Read it first if you still have a working survival instinct:

sh
curl -fsSL https://raw.githubusercontent.com/sektant1/sektant-blog/master/scripts/install-ai-cli-context.sh -o /tmp/install-ai-cli-context.sh
less /tmp/install-ai-cli-context.sh
sh /tmp/install-ai-cli-context.sh

If you are determined to live dangerously, the one-liner is:

sh
curl -fsSL https://raw.githubusercontent.com/sektant1/sektant-blog/master/scripts/install-ai-cli-context.sh | sh

That installs the global setup: ~/AGENTS.md, ~/CLAUDE.md, ~/.codex/config.toml, a Claude MCP example at ~/.mcp.ai-cli-tools.json, and ~/.agents/skills/find-skills/SKILL.md.
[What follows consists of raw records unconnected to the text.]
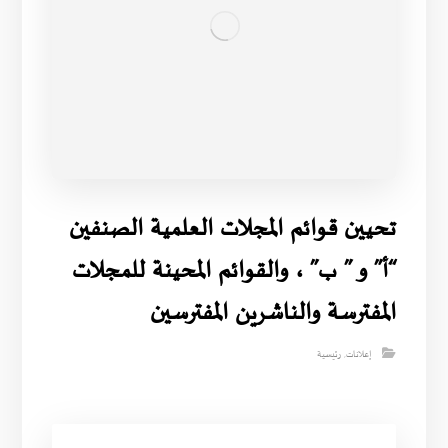
تحيين قوائم المجلات العلمية الصنفين
“أ” و ” ب” ، والقوائم المحينة للمجلات
المفترسة والناشرين المفترسين
إعلانات
,
رئيسية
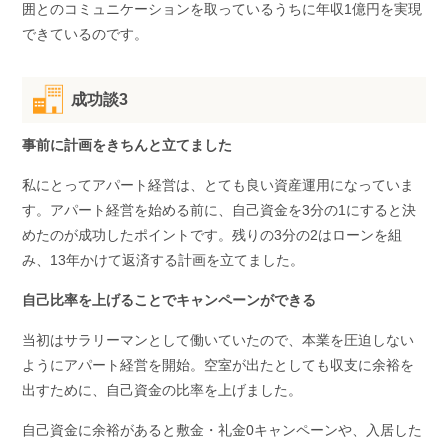
囲とのコミュニケーションを取っているうちに年収1億円を実現
できているのです。
成功談3
事前に計画をきちんと立てました
私にとってアパート経営は、とても良い資産運用になっていま
す。アパート経営を始める前に、自己資金を3分の1にすると決
めたのが成功したポイントです。残りの3分の2はローンを組
み、13年かけて返済する計画を立てました。
自己比率を上げることでキャンペーンができる
当初はサラリーマンとして働いていたので、本業を圧迫しない
ようにアパート経営を開始。空室が出たとしても収支に余裕を
出すために、自己資金の比率を上げました。
自己資金に余裕があると敷金・礼金0キャンペーンや、入居した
If you want it to also create project-local files in the current repo, run:

sh
curl -fsSL https://raw.githubusercontent.com/sektant1/sektant-blog/master/scripts/install-ai-cli-context.sh | sh -s -- --project

The script does not store secrets. It backs up existing files before appending marker blocks, unless you pass --force, which you should not do while emotionally compromised or wearing a conference badge.

It does not magically install every MCP binary on earth. Context7 uses npx. The gh-grep entry assumes gh-grep-mcp exists on your PATH; if your install uses another command, edit the generated config like an adult who still owns a chair.

Final rule: context beats prompt poetry

Long prompts feel responsible. They are often just panic with bullet points.

A better setup makes the boring context permanent: global rules, project rules, docs through Context7, code examples through gh-grep, and skills for repeatable behavior. Then your prompt can focus on the actual task.

If the assistant still fails, good. Now it fails inside a smaller box. Smaller boxes are easier to debug. That is software engineering, in the end: building cages for chaos, labeling them, and pretending this was the plan all along.